START Data extracts

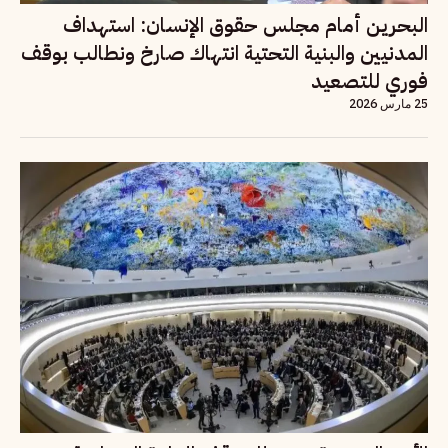
البحرين أمام مجلس حقوق الإنسان: استهداف
المدنيين والبنية التحتية انتهاك صارخ ونطالب بوقف
فوري للتصعيد
25 مارس 2026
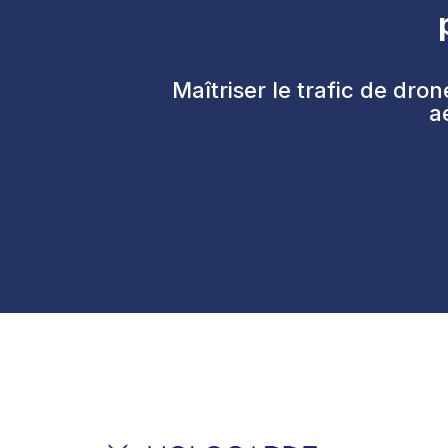
Maîtriser le trafic de dro
a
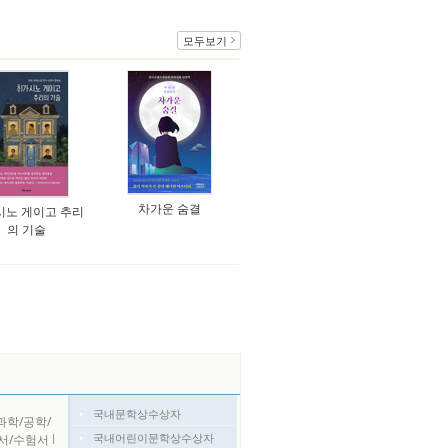
모두보기
차가운 숨결
시노 게이고 추리
의 기술
국내문학상수상자
과학/공학/
국내어린이문학상수상자
서/수험서
l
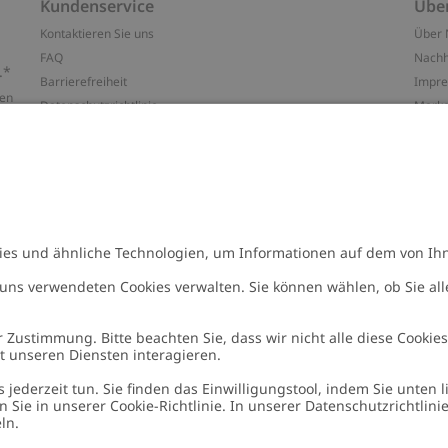
Kundenservice
Übe
Kontaktieren Sie uns
Über 
FAQ
Nachh
.*
Barrierefreiheit
Impr
ten
Datenschutzrichtlinie
Marke
Allgemeine Geschäftsbedingungen
Press
Cookie-Richtlinie
#YES
Größenratgeber
Alle 
Widerrufe deinen Kauf
Arbeit
n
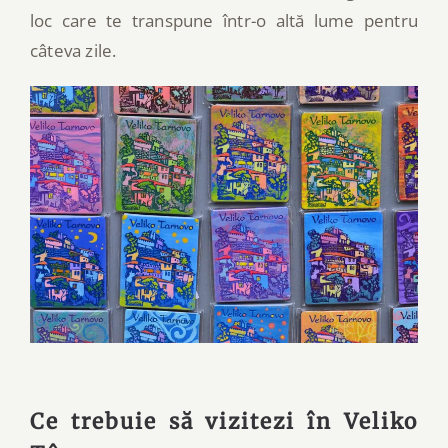
loc care te transpune într-o altă lume pentru
câteva zile.
Ce trebuie să vizitezi în Veliko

END Data extracts

Problem to solve ->
Word for word, write out the whole listing, keeping none of the pictures.

Exercise result ->
البحرين أمام مجلس حقوق الإنسان: استهداف
المدنيين والبنية التحتية انتهاك صارخ ونطالب بوقف
فوري للتصعيد
25 مارس 2026
Maîtriser le trafic de dro
a
모두보기
차가운 숨결
시노 게이고 추리
의 기술
국내문학상수상자
과학/공학/
국내어린이문학상수상자
서/수험서
l
Kundenservice
Übe
Kontaktieren Sie uns
Über 
FAQ
Nachh
.*
Barrierefreiheit
Impr
ten
Datenschutzrichtlinie
Marke
Allgemeine Geschäftsbedingungen
Press
Cookie-Richtlinie
#YES
Größenratgeber
Alle 
Widerrufe deinen Kauf
Arbeit
n
loc care te transpune într-o altă lume pentru
câteva zile.
Ce trebuie să vizitezi în Veliko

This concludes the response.